*** The input Section Begins ***
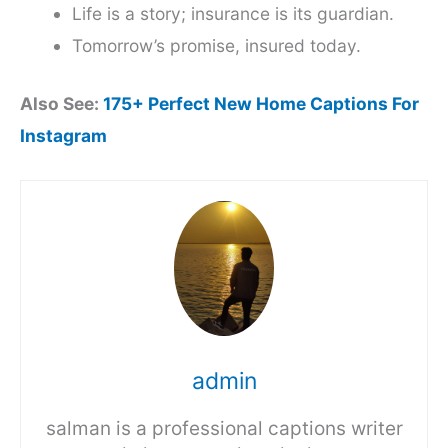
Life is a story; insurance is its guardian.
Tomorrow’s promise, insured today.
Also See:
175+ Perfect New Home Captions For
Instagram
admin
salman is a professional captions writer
*** The input Section Ends ***
*** The input Section Begins ***
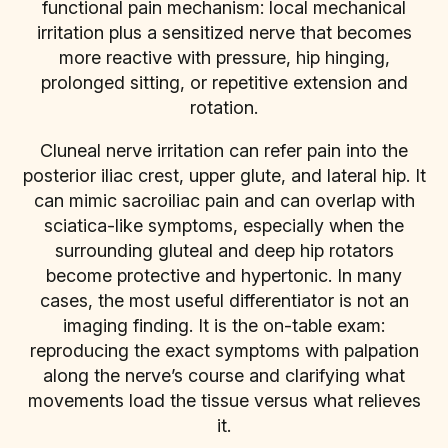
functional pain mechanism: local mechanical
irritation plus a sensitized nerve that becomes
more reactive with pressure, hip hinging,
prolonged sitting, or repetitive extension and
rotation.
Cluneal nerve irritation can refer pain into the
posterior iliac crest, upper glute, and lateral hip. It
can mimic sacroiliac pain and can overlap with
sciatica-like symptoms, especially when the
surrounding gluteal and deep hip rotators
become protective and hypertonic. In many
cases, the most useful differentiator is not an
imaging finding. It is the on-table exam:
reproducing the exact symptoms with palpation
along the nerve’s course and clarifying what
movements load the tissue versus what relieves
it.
*** The input Section Ends ***
Your task =>
Once the line with "Life is a story; insurance is its guardian." is found in the records above, print exactly that line and every line after it through the line with "salman is a professional captions writer".

Solution to this problem =>
Life is a story; insurance is its guardian.
Tomorrow’s promise, insured today.
Also See:
175+ Perfect New Home Captions For
Instagram
admin
salman is a professional captions writer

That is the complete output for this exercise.